Closet of Glass. Photo by Margaret Almon.Orange Millefiori. Photo by Margaret Almon.
Part of being an artist is being surrounded by my materials, and my art unfolding from their inspiration. Our surroundings may bear the imprint of our aesthetic passions. A friend, Ivan Chan, once shared a photo of a chest of drawers he described as part card catalog, part Chinese apothecary cabinet, which caught my eye. Perhaps part of my attraction to the librarian profession was my love of libraries as a place, and the fantastic furniture of knowledge embodied in a card catalog. At University of Illinois in Urbana-Champaign, the main library card catalog lined the hallways. The drawers glided out, and with the right motion could be unhooked and rested on a sliding panel tucked into the center of each cabinet.

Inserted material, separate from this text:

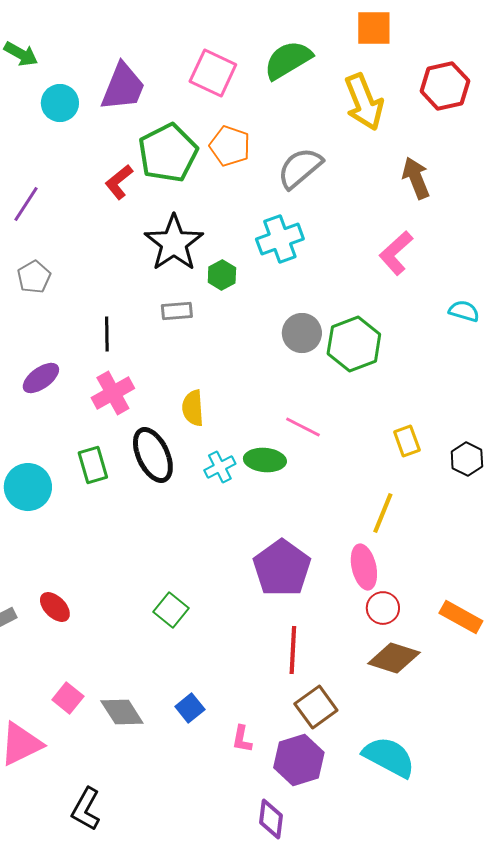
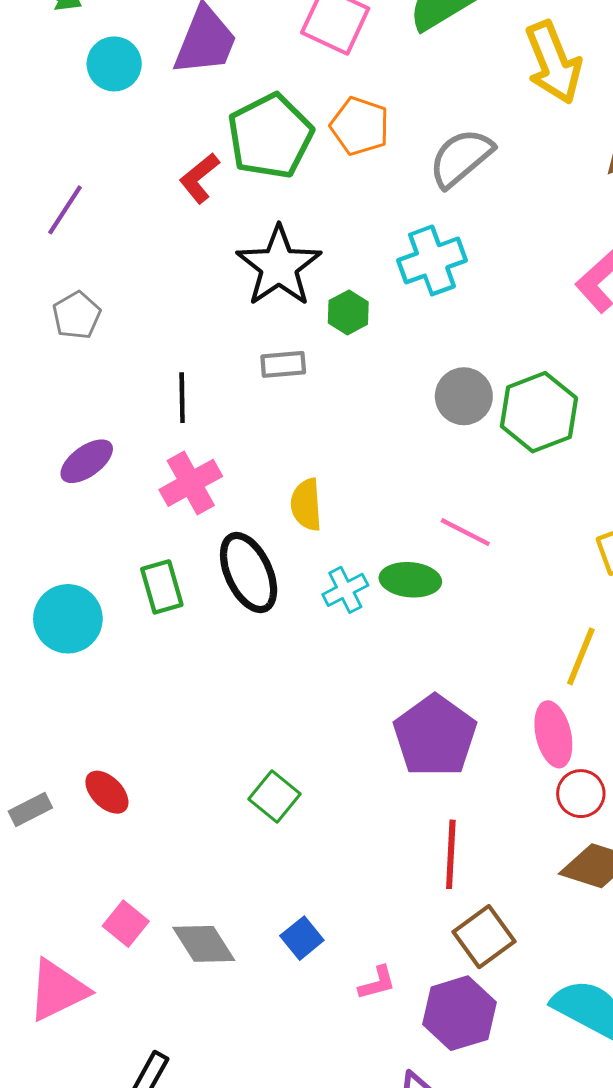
pink L-shape: (242, 739) -> (377, 983), turned -116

Top Drawer of Tower of Tesserae: Orange Gold Smalti. Photo by Margaret Almon.
Ivan is an artist and a psychotherapist, and a print of his, Here Kitty, watches over my studio. The aesthetics of a psychotherapist office having a role in guiding him to the profession echoes what I felt about libraries and now with my studio. The time I spent in such offices contributed to the possibility of creating art, to taking my love of color and creation seriously.
Second Drawer in the Tower of Tesserae. Photo by Margaret Almon.Third Drawer in the Tower of Tesserae. Photo by Margaret Almon.

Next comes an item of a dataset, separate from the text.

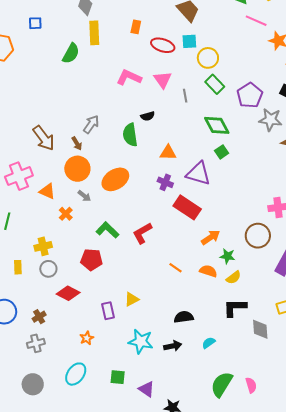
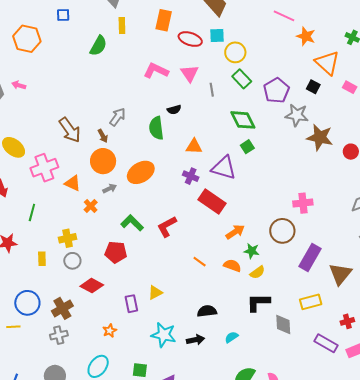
orange rectangle: (136, 27) -> (164, 20), size x1.5
yellow rectangle: (94, 33) -> (122, 26), size x0.7
gray arrow: (84, 196) -> (110, 188), turned -64
brown cross: (39, 317) -> (62, 308), size x1.5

What surroundings are you drawn to? Is your profession or passion connected to a certain place and aesthetic?
There is White Christmas, and Blue Christmas, but the best is Orange Christmas. After the Christmas Pageant when I was a girl, we received candy bundled up with a mandarin orange. The orange was simple to unwrap, with a thin loose peel. When I moved to the US, I missed the mandarin oranges. Clementines appeared about 10 years later, but they weren't quite the same. The other orange I loved at Christmas was one made of chocolate, with individual sections that came apart. The outside edges of each section had a rind pattern.

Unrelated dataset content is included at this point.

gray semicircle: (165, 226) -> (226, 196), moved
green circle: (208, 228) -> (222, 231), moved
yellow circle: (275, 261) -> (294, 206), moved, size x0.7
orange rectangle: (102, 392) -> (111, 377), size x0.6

For some years after my parents divorced, and I left Canada, Christmas felt unfamiliar, like an absence, a gray fog. As Stratoz and I have celebrated over the past 26 years, I have learned to accept Christmas day as it is, as it unfolds. Stratoz took this photo at his sister's house on Christmas. A little girl's Slinky toy, orange on the outside and yellow on the inside, glowing like a tunnel of light
Sheet of Art Glass in Progress by the Kokomo Opalescent Glass Factory
This photo from Kokomo Opalescent Glass Factory caught my eye ~ a sheet of molten orange waiting to become art glass. There is something satisfying about all glass starting out orange. When I was researching stained glass factories in the United States, I discovered that Kokomo was first, founded in 1888, in Kokomo, IN. Even as Tiffany created his own glass, he also bought glass from Kokomo.
Sunset Mandala by Margaret Almon, stained glass, gold smalti and dichroic on slate, 7 inches.